Unfortunately, not much is expected in the way of change when Congress returns to town after Labor Day. In fact, we are pretty much where we were last year at this time and the year before that and the year before that … – on the edge of a fiscal cliff and facing a government shutdown, with important tax provisions expiring or expired and important trade initiatives at stake.
As citizens, are we partly to blame for this dysfunction on Capitol Hill by simply accepting it as the new normal? Have we arrived at a place where the viewpoints are so disparate, that compromise is an untenable option?
I do think it’s possible to turn the tide, but you have to believe you can have an impact. It starts by rejecting the status quo and choosing to be engaged. Most of the men and women whose policies are shaping our business environment lack an education in what manufacturing means to America and what it means to be an American manufacturer. They need to hear from you – the voters – that strength in manufacturing leads to strength in competitiveness, economic growth and job creation, and therefore must be a top national priority.

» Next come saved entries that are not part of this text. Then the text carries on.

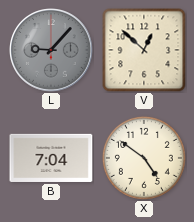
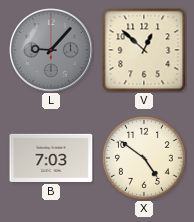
B: 7:04 -> 7:03
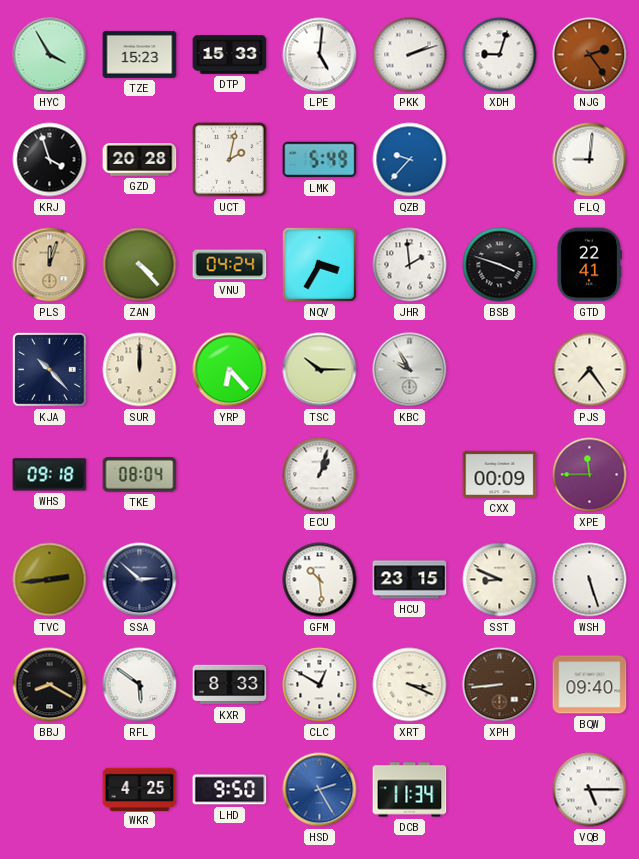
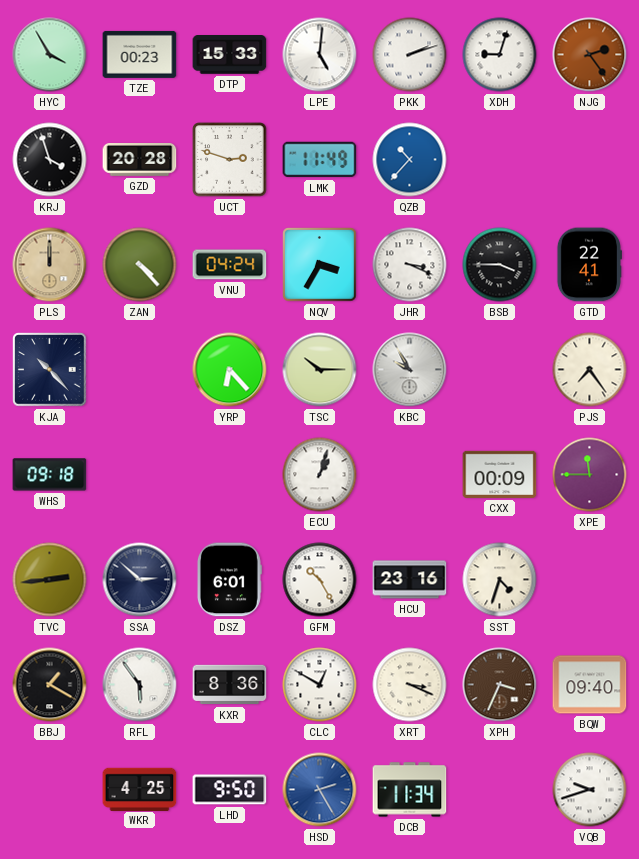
TZE: 15:23 -> 00:23
UCT: 2:02 -> 2:48
LMK: 5:49 -> 11:49
QZB: 9:37 -> 10:37
FLQ: 9:01 -> none
PLS: 12:03 -> 12:00
JHR: 1:59 -> 3:19
BSB: 3:48 -> 3:45
SUR: 12:00 -> none
TKE: 08:04 -> none
DSZ: none -> 6:01
GFM: 10:29 -> 10:25
HCU: 23:15 -> 23:16
SST: 8:49 -> 4:33
WSH: 5:27 -> none
BBJ: 8:20 -> 1:20
RFL: 5:51 -> 5:54
KXR: 8:33 -> 8:36
XPH: 8:44 -> 3:34
VQB: 5:15 -> 9:42
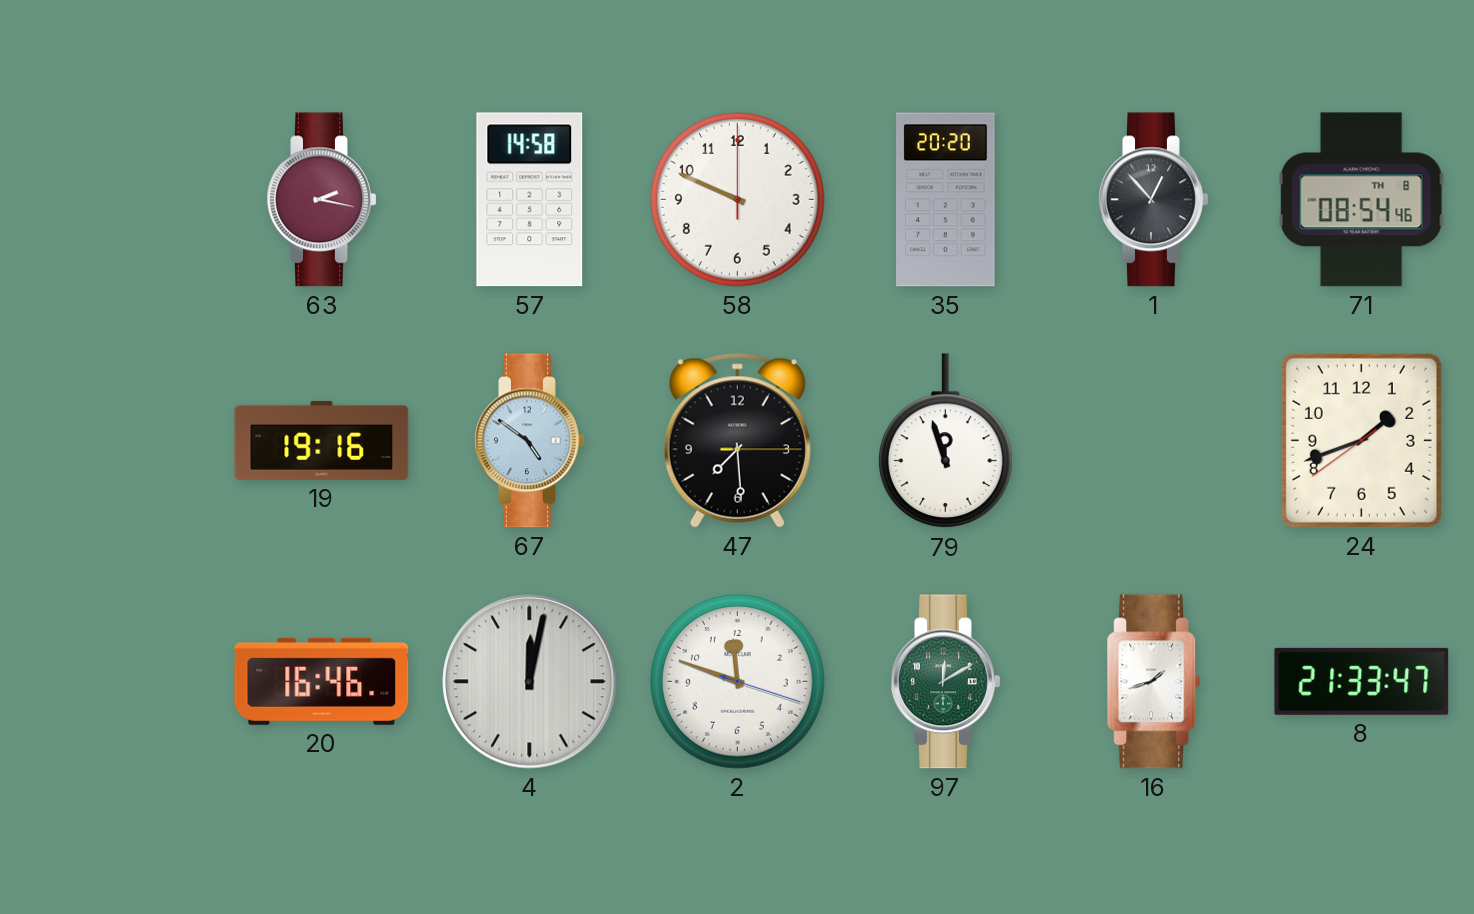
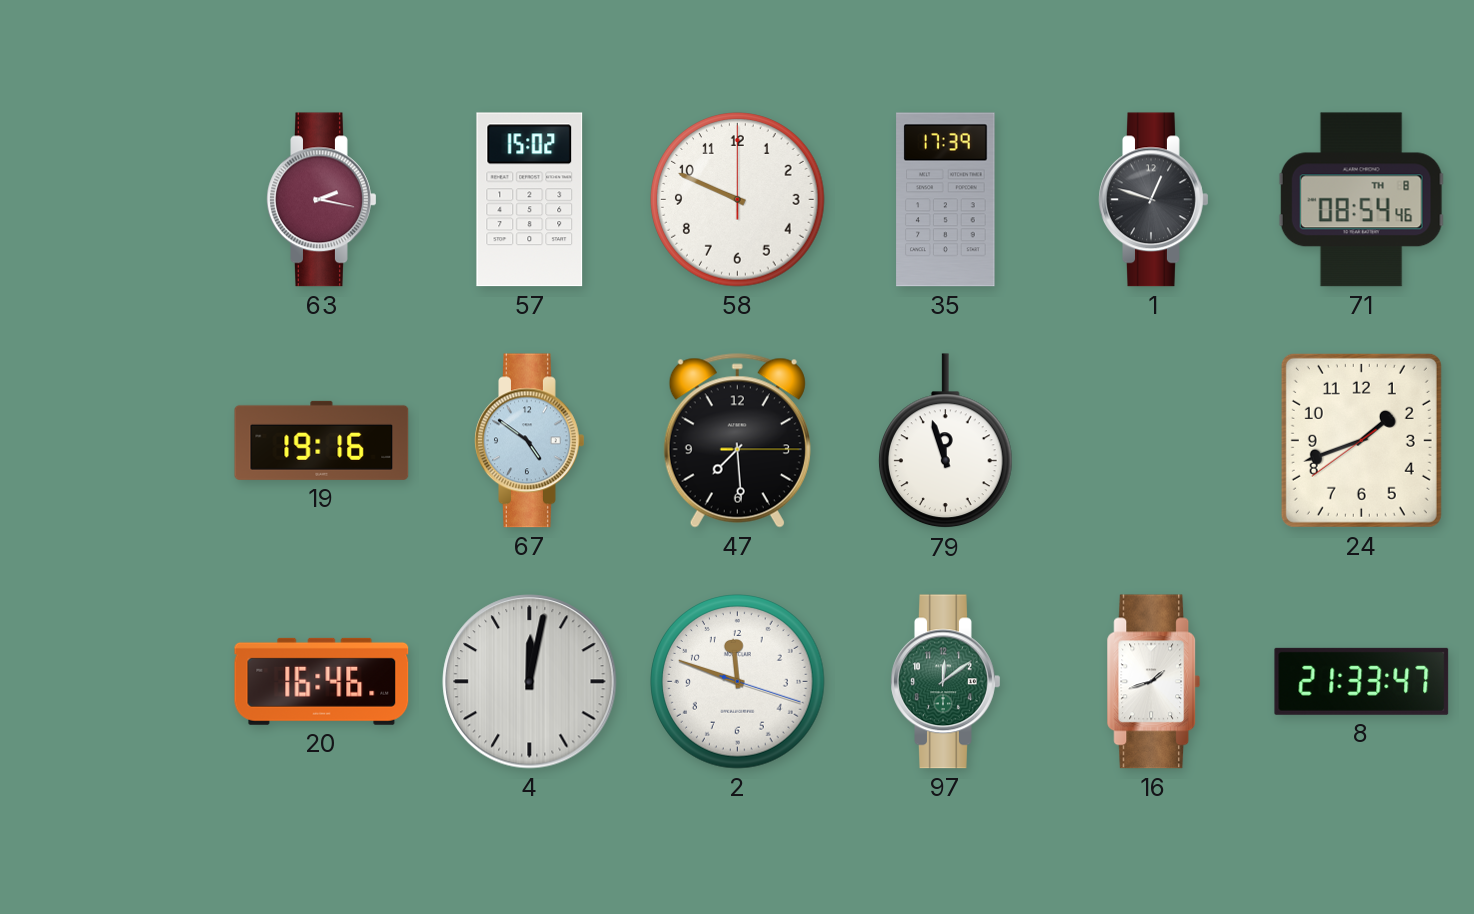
57: 14:58 -> 15:02
35: 20:20 -> 17:39
1: 12:53 -> 12:48
97: 12:10 -> 12:09
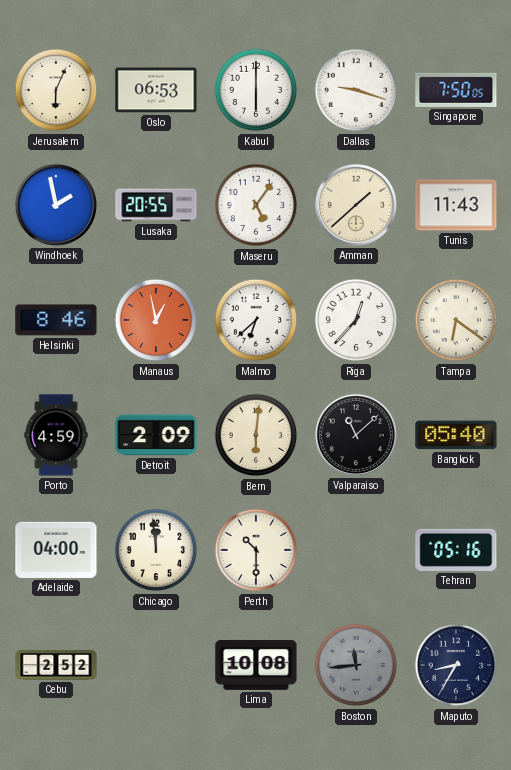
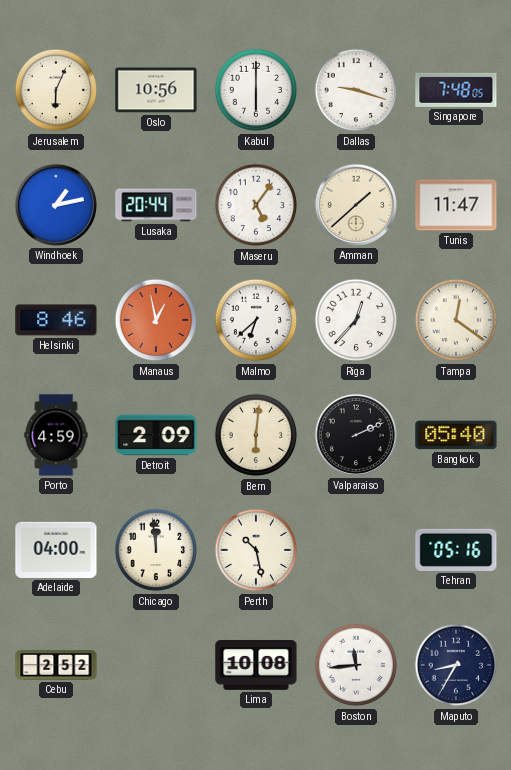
Oslo: 06:53 -> 10:56
Singapore: 7:50 -> 7:48
Windhoek: 1:58 -> 1:13
Lusaka: 20:55 -> 20:44
Tunis: 11:43 -> 11:47
Tampa: 6:21 -> 12:21
Valparaiso: 11:08 -> 2:11
Perth: 10:30 -> 10:28
Boston dial: grey -> white
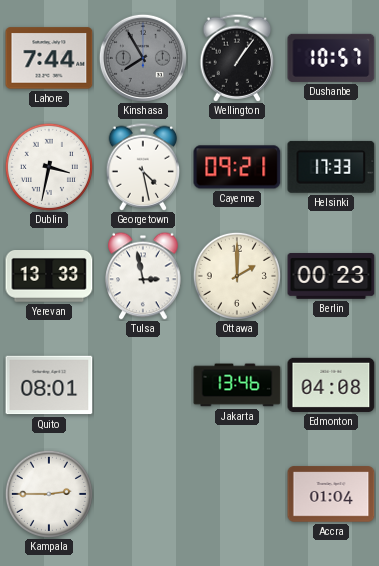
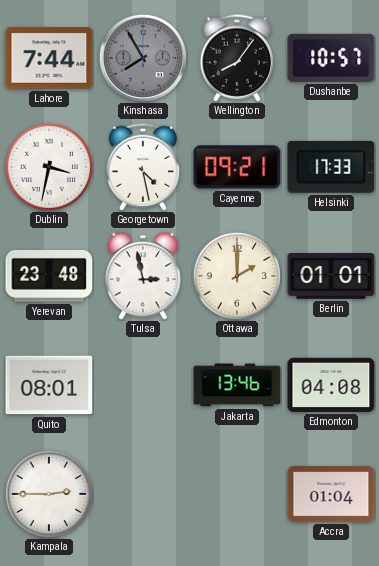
Wellington: 1:06 -> 8:06
Yerevan: 13:33 -> 23:48
Berlin: 00:23 -> 01:01
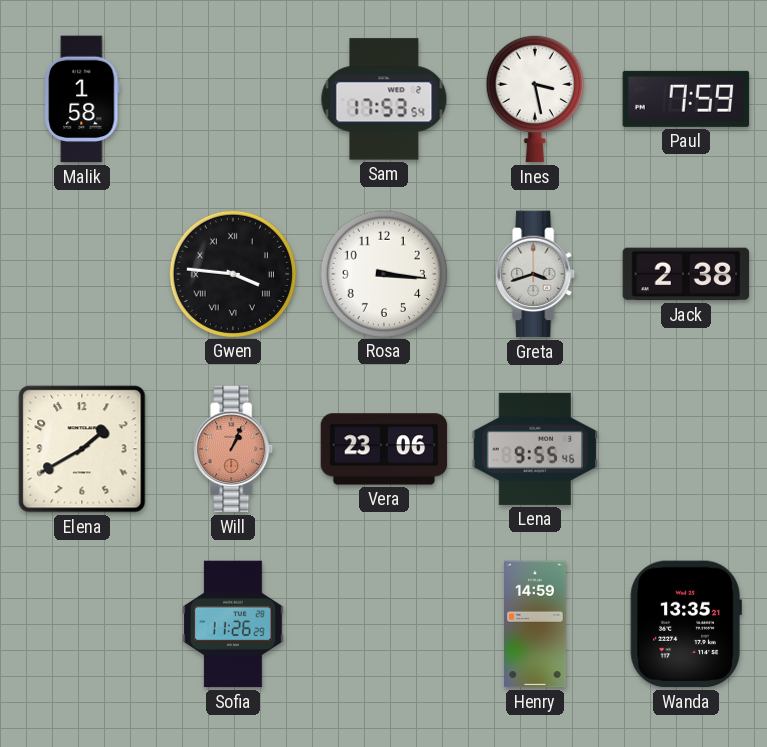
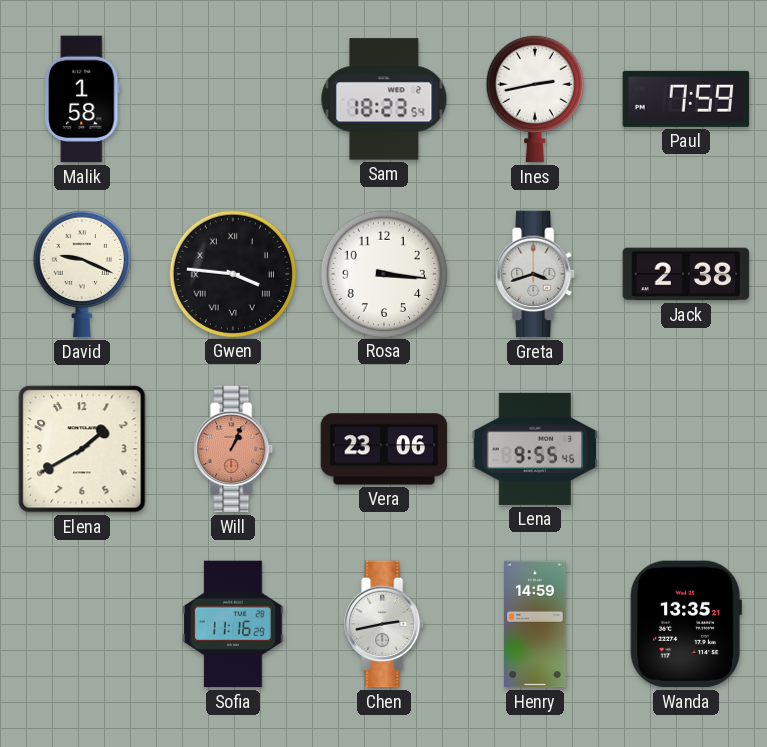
Sam: 17:53 -> 18:23
Ines: 3:28 -> 2:43
David: none -> 9:19
Sofia: 11:26 -> 11:16
Chen: none -> 2:43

But the message and dialogue shouldn’t end there. As a constituent, you are entitled to answers and action on the issues affecting your business, your customers and your fellow workers. You are also a great resource to your elected leaders. It’s worth your time to build a relationship with your congressional staff members so that it is easy to exchange information and data on regulations, laws and proposals which affect you. You can also provide input on solutions to current manufacturing challenges and offer support for efforts that will have a positive impact.
Whether or not you helped hire your Congresspeople by voting for them, they still work for you and you can and should hold them accountable. Start by introducing yourself. Then let them have it with manufacturing facts, figures and most importantly of all, stories. It could be the beginning of mutually beneficial relationship.